Answer - Select a stump with a slight hollow cone center, one that the bossing of the barrel will almost drop in flush. Then with a wide flat punch, drive the bossing down into the hollow center, contracting the metal, or closing the hole. You can then ream and polish the hole with a round broach.

P.E.M. - Can you tell What makes a watch gain dial up and dial down and keep time pendant up?

Answer - You will undoubtedly find that the ends of the bal pivots are flat which always cause the watch to run fast due to the friction causing a short arc or quick excursion. If you slightly round the end of the pivots, the friction will be brought nearer to center, allowing the balance to take a longer arc, causing a losing rate.

S.O. - I have several oilstone slips which have become rough and grooved. Can I restore a smooth surface.

Answer - The oilstone slips may be rubbed down smooth on a plate glass using medium emery and water and for final finish use flour emery with water.

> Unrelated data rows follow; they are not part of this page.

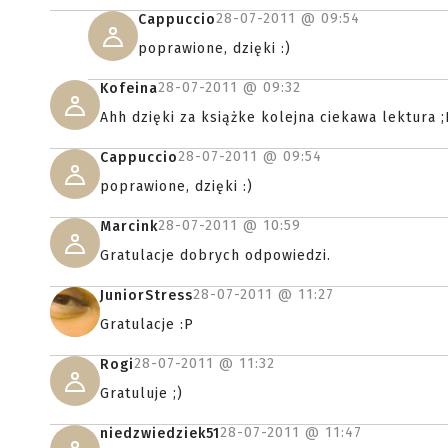
28-07-2011 @
09:54
Cappuccio
poprawione, dzięki :)
28-07-2011 @
09:32
Kofeina
Ahh dzięki za książke kolejna ciekawa lektura ;
28-07-2011 @
09:54
Cappuccio
poprawione, dzięki :)
28-07-2011 @
10:59
Marcink
Gratulacje dobrych odpowiedzi.
28-07-2011 @
11:27
JuniorStress
Gratulacje :P
28-07-2011 @
11:32
Rogi
Gratuluje ;)
28-07-2011 @
11:47
niedzwiedziek51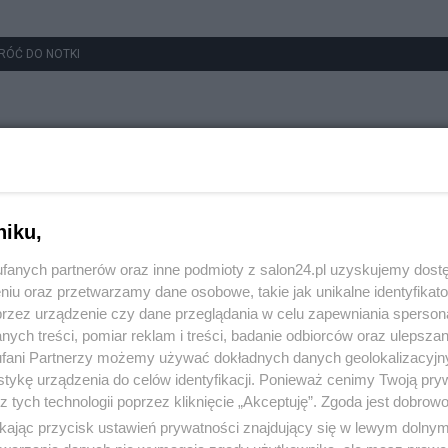
RÓĆ DO NOTKI
niku,
fanych partnerów oraz inne podmioty z salon24.pl uzyskujemy dost
niu oraz przetwarzamy dane osobowe, takie jak unikalne identyfikat
przez urządzenie czy dane przeglądania w celu zapewniania sperson
ych treści, pomiar reklam i treści, badanie odbiorców oraz ulepszan
fani Partnerzy możemy używać dokładnych danych geolokalizacyjn
tykę urządzenia do celów identyfikacji. Ponieważ cenimy Twoją pry
z tych technologii poprzez kliknięcie „Akceptuję”. Zgoda jest dobro
ikając przycisk ustawień prywatności znajdujący się w lewym dolny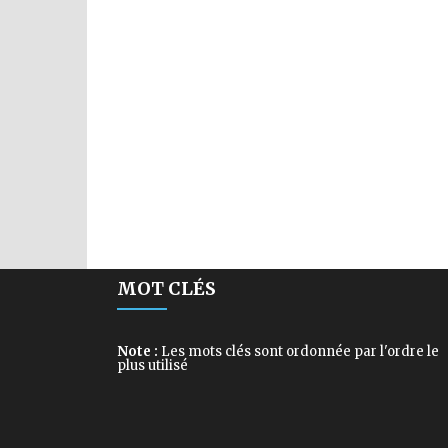
MOT CLÉS
Note :
Les mots clés sont ordonnée par l'ordre le
plus utilisé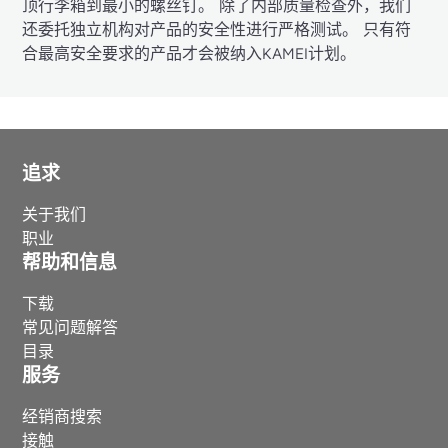
顶行李箱到最小的螺丝钉。 除了内部质量检查外，我们
还委托独立机构对产品的安全性进行严格测试。 只有符
合最高安全要求的产品才会被纳入KAMEI计划。
追求
关于我们
职业
帮助和信息
下载
常见问题解答
目录
服务
经销商搜索
接触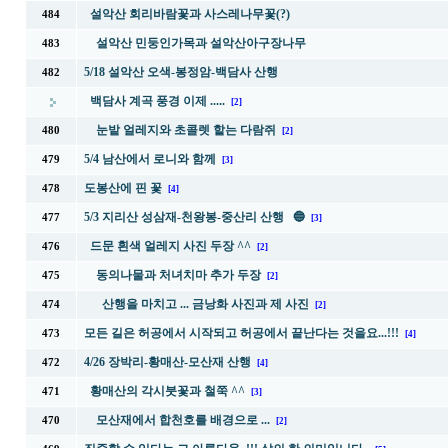
설악산 회리바람꽃과 사스레나무꽃(?)
484
설악산 민둥인가목과 설악산아구장나무
483
5/18 설악산 오색-봉정암-백담사 산행
482
백담사 계곡 풍경 이제 .....
[2]
눈밭 얼레지와 초콜렛 핱는 다람쥐
480
[2]
5/4 남산에서 로니와 함께
479
[3]
도봉산에 핀 꽃
478
[4]
5/3 지리산 성삼재-천왕봉-중산리 산행 🔵
477
[3]
드문 흰색 얼레지 사진 두장 ^^
476
[2]
동의나물과 처녀치마 추가 두장
475
[2]
산행을 마치고 ... 금낭화 사진과 제 사진
474
[2]
모든 길은 허공에서 시작되고 허공에서 끝난다는 것을요...!!!
473
[4]
4/26 장박리-황매산-모산재 산행
472
[4]
황매산의 각시붓꽃과 철쭉 ^^
471
[3]
모산재에서 합천호를 배경으로 ...
470
[2]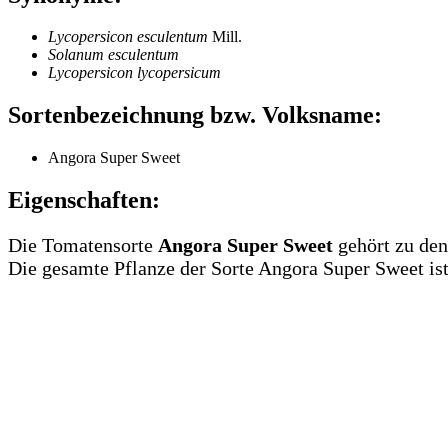
Lycopersicon esculentum
Mill.
Solanum esculentum
Lycopersicon lycopersicum
Sortenbezeichnung bzw. Volksname:
Angora Super Sweet
Eigenschaften:
Die Tomatensorte
Angora Super Sweet
gehört zu den
Die gesamte Pflanze der Sorte Angora Super Sweet ist 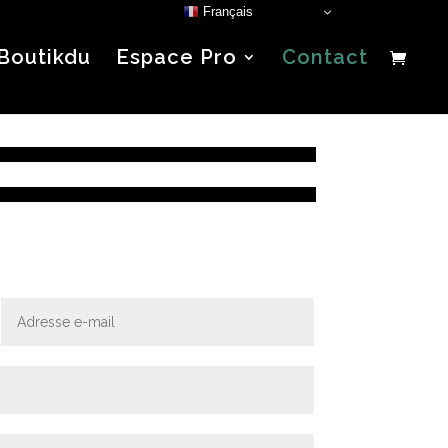
Français
Boutikdu
Espace Pro
Contact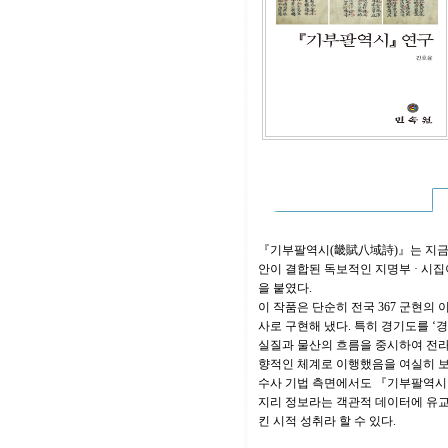
『기부팔역시(畿賦八域詩)』는 지금까
안이 결합된 독보적인 지명부 · 시집
을 붙였다.
이 작품은 단순히 전국 367 군현의 
사로 구현해 냈다. 특히 경기도를 ‘
실질과 물산의 흐름을 중시하여 전라
향적인 체계로 이행했음을 여실히 
수사 기법 측면에서도 『기부팔역시』
지리 정보라는 객관적 데이터에 유교적 
킨 시적 성취라 할 수 있다.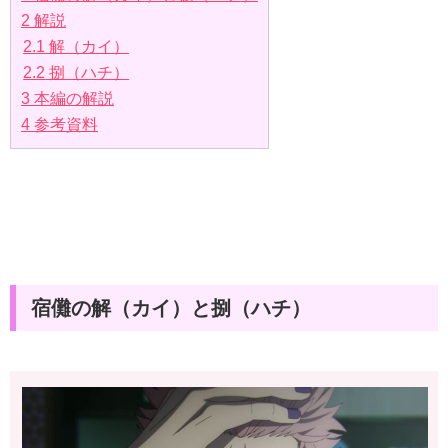
2
解説
2.1
解（カイ）
2.2
捌（ハチ）
3
本編の解説
4
参考資料
宿儺の解（カイ）と捌（ハチ）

R.S. - I have trouble in getting a bright cut on platinum and other metals. What do you recommend 

Answer - When bright cutting, the graver should be polished with the cutting edge, that is, so the polished lines run parallel with the cutting edge. Some engravers use ordinary laundry soap dissolved in turpentine, with a consistency of vaseline, dipping the graver in this mixture for lubrication, will give a bright cut.